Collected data
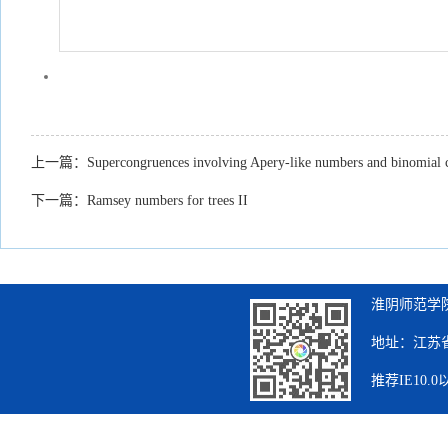
上一篇：
Supercongruences involving Apery-like numbers and binomial c
下一篇：
Ramsey numbers for trees II
淮阴师范学院
地址：江苏省
推荐IE10.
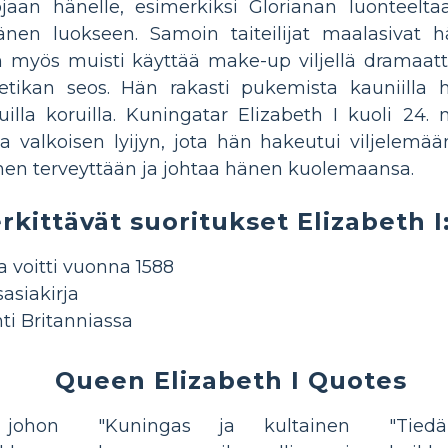
aan hänelle, esimerkiksi Glorianan luonteelta
nen luokseen. Samoin taiteilijat maalasivat
 myös muisti käyttää make-up viljellä dramaattise
 etikan seos. Hän rakasti pukemista kauniilla ho
tuilla koruilla. Kuningatar Elizabeth I kuoli 24
 ja valkoisen lyijyn, jota hän hakeutui viljelem
nen terveyttään ja johtaa hänen kuolemaansa.
rkittävät suoritukset Elizabeth I:
 voitti vuonna 1588
siakirja
ti Britanniassa
Queen Elizabeth I Quotes
 johon
"Kuningas ja kultainen
"Tied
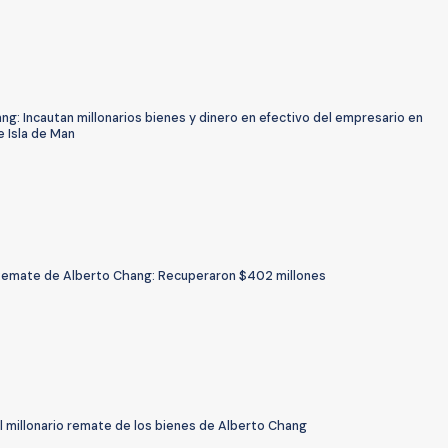
g: Incautan millonarios bienes y dinero en efectivo del empresario en
e Isla de Man
Remate de Alberto Chang: Recuperaron $402 millones
l millonario remate de los bienes de Alberto Chang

◆ Aim of the task: Write out exactly the lines beginning with the line that holds "nen terveyttään ja johtaa hänen kuolemaansa." and ending with the final line of the data, both ends included, without the pictures.

◆ Written solution:
nen terveyttään ja johtaa hänen kuolemaansa.
rkittävät suoritukset Elizabeth I:
 voitti vuonna 1588
siakirja
ti Britanniassa
Queen Elizabeth I Quotes
 johon
"Kuningas ja kultainen
"Tied
g: Incautan millonarios bienes y dinero en efectivo del empresario en
e Isla de Man
Remate de Alberto Chang: Recuperaron $402 millones
l millonario remate de los bienes de Alberto Chang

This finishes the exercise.